At the end of the run, I was alone and enjoying the solace, having sought out the hillier, more exposed trails. Movement flickered to my right. I scoured the dry grassy field. Suddenly, I spotted a large animal, gracefully loping through the grass, his fur perfectly matching the tawny stalks. He looked half-dog/half-fox with a bushy tail, thin, muscular body, and large red ears. He was a very healthy, gorgeous coyote. I felt honored to be able to have spotted this shy fellow on such a busy day in the park.

On the final trail next to the parking lot, I saw a couple up ahead, pointing frantically to something that looked like a log on the trail. I realized it was a huge snake, 4-5 feet long. I stopped and approached cautiously before realizing it didn't have a rattle. He was thick and had dark chocolate criss crosses on his back, overlying a lighter tan/yellow color beneath, which matched his belly. Tiny specks of sepia brown flecked his sides as if they had been splashed on with clay. He was beautiful. He didn't like me studying him for he quickly slid off into the grass with impressive acceleration.

Sunday, August 27, 2017

My First Real Fall





I've been riding a road bike since 2003. The only time I've ever fallen was in the very beginning, when learning how to use clipless pedals. Those falls happened embarrassingly at stop lights, invariably with lots of people watching. After 3 or times of falling, I learned how to use clipless pedals with nothing but a bruised ego. I kept pedaling.

I'm not a super fast or strong cyclist. I admit--I got into cycling for triathlon. But I enjoy exploring the  countryside, and I love the workout. Whether it's a tri, road, or mountain bike, I love spinning my legs on days they need to rest from the run. Lately, I've felt ready to start challenging myself with some more hills. I'd heard about the hills in the area and decided to tackle Old La Honda Rd.

I took off after school on Pandora, my quick road bike. I headed up Sand Hill Road, which became Portola Valley Road. I spun my legs as the road gradually began rising upwards. Eventually, I turned right on Old La Honda Road. 4 miles up with switchbacks. I loved the cool trees and tall, dark redwoods. The temperature dropped and my ears popped. In some places, the pavement was so steep, I had to rise out of the saddle, throw my weight forward, and pedal rhythmically (mountain-bike style) to make it over the steepest part of the switchbacks. The challenge was real, but my fitness was there. I felt great. Then, the 4-miles was over.

I turned left on Skyline Blvd towards Page Mill Road. I passed Windy Hill, Coal Creek, Russian Ridge, and many other trails that need to be explored. Although cars zipped by on Skyline, the road was wide, and there was plenty of room. To the right, I could see the clouds hugging the horizon above the blue ocean. To the left, in the distance, I could see a glimpse of the Bay. A spectacular view.

I turned left at Page Mill Road. For the first 2 miles, I was still going uphill. It wasn't steep, but I had thought I would be enjoying a descent by now. Was this some sort of cruel joke. In my experience (and knowledge of physics), what goes up, must come down, especially when riding a loop, right?

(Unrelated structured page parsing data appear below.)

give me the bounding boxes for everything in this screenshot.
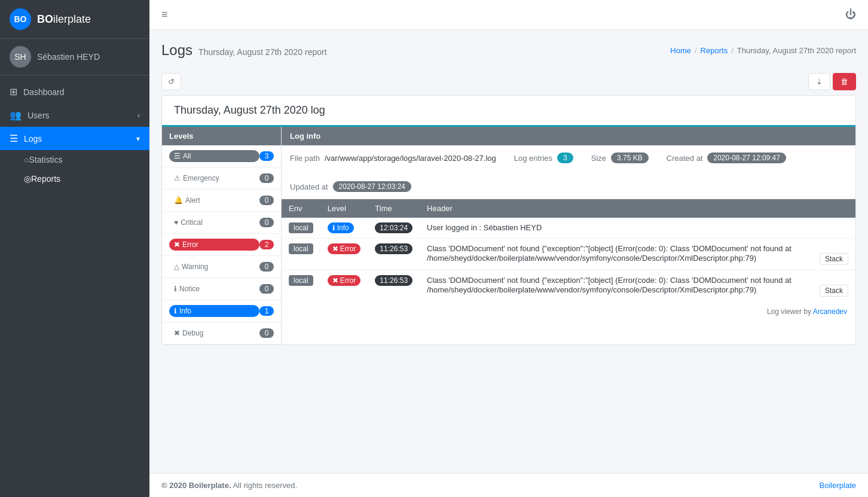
sidebar-item-statistics[interactable]: ○ Statistics: [0, 150, 149, 169]
level-count-info: 1: [259, 306, 274, 316]
cell-level: ✖Error: [320, 270, 368, 302]
breadcrumb-reports[interactable]: Reports: [701, 46, 728, 55]
log-card: Thursday, August 27th 2020 log Levels ☰ …: [161, 95, 856, 345]
level-tag-text: Error: [340, 245, 356, 253]
back-button[interactable]: ↺: [161, 73, 181, 90]
filepath-value: /var/www/app/storage/logs/laravel-2020-0…: [325, 154, 496, 163]
stack-button[interactable]: Stack: [820, 253, 848, 265]
level-item-alert[interactable]: 🔔 Alert 0: [162, 190, 281, 212]
level-item-warning[interactable]: △ Warning 0: [162, 256, 281, 278]
level-badge-emergency: ⚠ Emergency: [169, 172, 259, 184]
level-item-critical[interactable]: ♥ Critical 0: [162, 212, 281, 234]
sidebar-item-label: Statistics: [29, 155, 62, 164]
levels-panel: Levels ☰ All 3 ⚠ Emergency: [162, 127, 282, 344]
info-filepath: File path /var/www/app/storage/logs/lara…: [290, 154, 496, 163]
main-area: ≡ ⏻ Logs Thursday, August 27th 2020 repo…: [149, 0, 868, 497]
level-badge-error: ✖ Error: [169, 239, 259, 251]
level-item-error[interactable]: ✖ Error 2: [162, 234, 281, 256]
footer-rights: All rights reserved.: [233, 481, 297, 490]
avatar: SH: [10, 46, 31, 68]
brand-name: BOilerplate: [37, 13, 91, 26]
filepath-label: File path: [290, 154, 320, 163]
footer: © 2020 Boilerplate. All rights reserved.…: [149, 473, 868, 497]
level-count-critical: 0: [259, 218, 274, 227]
col-time: Time: [368, 199, 420, 218]
log-table-body: localℹInfo12:03:24User logged in : Sébas…: [282, 218, 855, 301]
log-viewer-credit-text: Log viewer by: [767, 307, 811, 316]
createdat-label: Created at: [667, 154, 703, 163]
menu-toggle-button[interactable]: ≡: [161, 8, 168, 21]
brand-icon-text: BO: [14, 14, 27, 24]
log-card-body: Levels ☰ All 3 ⚠ Emergency: [162, 127, 855, 344]
level-label-warning: Warning: [182, 263, 208, 271]
level-label-notice: Notice: [179, 285, 200, 293]
toolbar: ↺ ⇣ 🗑: [161, 68, 856, 95]
cell-env: local: [282, 239, 320, 270]
level-count-notice: 0: [259, 284, 274, 294]
topbar-right: ⏻: [845, 8, 856, 21]
logentries-count: 3: [557, 153, 573, 163]
level-tag-text: Error: [340, 276, 356, 285]
level-badge-info: ℹ Info: [169, 305, 259, 317]
sidebar-item-dashboard[interactable]: ⊞ Dashboard: [0, 80, 149, 103]
sidebar-item-logs[interactable]: ☰ Logs ▾: [0, 127, 149, 150]
level-badge-alert: 🔔 Alert: [169, 194, 259, 206]
download-button[interactable]: ⇣: [808, 73, 830, 90]
arcanedev-link[interactable]: Arcanedev: [813, 307, 847, 316]
sidebar-item-reports[interactable]: ◎ Reports: [0, 169, 149, 188]
level-label-error: Error: [182, 240, 198, 249]
updatedat-value: 2020-08-27 12:03:24: [333, 181, 411, 192]
col-level: Level: [320, 199, 368, 218]
footer-copyright-text: © 2020 Boilerplate.: [161, 481, 231, 490]
footer-boilerplate-link[interactable]: Boilerplate: [820, 481, 856, 490]
breadcrumb-separator: /: [731, 46, 733, 55]
level-badge-critical: ♥ Critical: [169, 217, 259, 228]
updatedat-label: Updated at: [290, 182, 328, 191]
level-tag-text: Info: [337, 224, 349, 232]
col-header: Header: [420, 199, 855, 218]
footer-copyright: © 2020 Boilerplate. All rights reserved.: [161, 481, 297, 490]
info-size: Size 3.75 KB: [591, 153, 649, 163]
cell-level: ℹInfo: [320, 218, 368, 239]
stack-button[interactable]: Stack: [820, 285, 848, 297]
logs-icon: ☰: [10, 133, 18, 144]
level-count-error: 2: [259, 240, 274, 249]
breadcrumb-home[interactable]: Home: [670, 46, 691, 55]
level-item-info[interactable]: ℹ Info 1: [162, 300, 281, 322]
level-tag: ✖Error: [328, 275, 361, 286]
level-item-all[interactable]: ☰ All 3: [162, 145, 281, 167]
chevron-down-icon: ▾: [136, 135, 140, 143]
level-item-notice[interactable]: ℹ Notice 0: [162, 278, 281, 300]
level-badge-debug: ✖ Debug: [169, 327, 259, 339]
brand-icon: BO: [10, 8, 31, 30]
chevron-left-icon: ‹: [137, 111, 140, 120]
reports-icon: ◎: [24, 174, 31, 184]
level-label-critical: Critical: [181, 218, 203, 227]
sidebar-item-label: Users: [27, 111, 137, 120]
log-viewer-credit: Log viewer by Arcanedev: [282, 301, 855, 322]
level-icon-alert: 🔔: [174, 196, 183, 205]
level-tag-icon: ℹ: [332, 224, 335, 232]
power-button[interactable]: ⏻: [845, 8, 856, 21]
cell-level: ✖Error: [320, 239, 368, 270]
table-row: local✖Error11:26:53Class 'DOMDocument' n…: [282, 270, 855, 302]
delete-button[interactable]: 🗑: [833, 73, 856, 90]
level-icon-all: ☰: [174, 152, 181, 160]
topbar: ≡ ⏻: [149, 0, 868, 30]
level-item-debug[interactable]: ✖ Debug 0: [162, 322, 281, 344]
level-item-emergency[interactable]: ⚠ Emergency 0: [162, 167, 281, 190]
cell-env: local: [282, 218, 320, 239]
toolbar-right-buttons: ⇣ 🗑: [808, 73, 856, 90]
sidebar-item-label: Logs: [24, 134, 136, 144]
cell-env: local: [282, 270, 320, 302]
info-createdat: Created at 2020-08-27 12:09:47: [667, 153, 786, 163]
sidebar-item-users[interactable]: 👥 Users ‹: [0, 103, 149, 127]
table-header-row: Env Level Time Header: [282, 199, 855, 218]
brand-name-bold: BO: [37, 13, 53, 25]
level-count-alert: 0: [259, 196, 274, 205]
cell-header: User logged in : Sébastien HEYD: [420, 218, 855, 239]
log-table: Env Level Time Header localℹInfo12:03:24…: [282, 199, 855, 301]
breadcrumb-current: Thursday, August 27th 2020 report: [737, 46, 856, 55]
level-icon-warning: △: [174, 263, 179, 271]
header-text: Class 'DOMDocument' not found {"exceptio…: [427, 276, 791, 294]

Then, the descent began. My tired legs and butt enjoyed the break. I rose up out of the saddle and leaned into the drops, letting the bike hug the turns. I focused on moving the inside pedal up so as not to scrape the pavement. Scenic views of fields, trails, and oak groves lined the road. Hawks lazily swooped to the tops of trees. I felt relaxed and happy. I hadn't zipped down hills like this in a long time.

The descents became steeper and windier. I shifted my weight back and used the rear break more, slowing down before the turn. The slope eased, and I dropped forward and let the bike speed up again. A right-hand turn. I'm much more confident in right turns, being right-handed. I leaned into the turn to increase speed. The pavement was slick. It had just been repaved. I squeezed the back break as I leaned in the steepest part of the curve. It felt like the road had suddenly dropped out from under me. As if in a bad dream, Pandora fell away from me. I collided with the pavement beginning with my right thigh, hip, elbow, shoulder and right hand. My computer had read 24 mph just before I'd gone down. It happened so fast that I didn't have time to react. All I could think as the bike fell away from under me was, "Uh oh. This is going to be bad."

After I had slid to a stop, the first thing I could think of was, "Get out of the road." I pulled Pandora and myself off to the side of the road to catch my breath. Then, I realized I was on the narrowest part of the curve, and therefore, the most hidden. I looked around me and scrambled to the opposite side of the road on the shoulder. I sat in the dust. The bike seemed okay. I didn't seem to have hit my head or broken anything. My right hip was on fire, and I was dazed but miraculously okay. I was still 10 miles from the car on a remote road with little traffic. If I wanted help, I would have to wait at least 30 minutes. I knew I would get cold and potentially go into shock. Without thinking too much about it, I decided to see how it felt to ride the bike slowly, especially since most of the 10 miles was downhill (I had done all the hard, uphill work already).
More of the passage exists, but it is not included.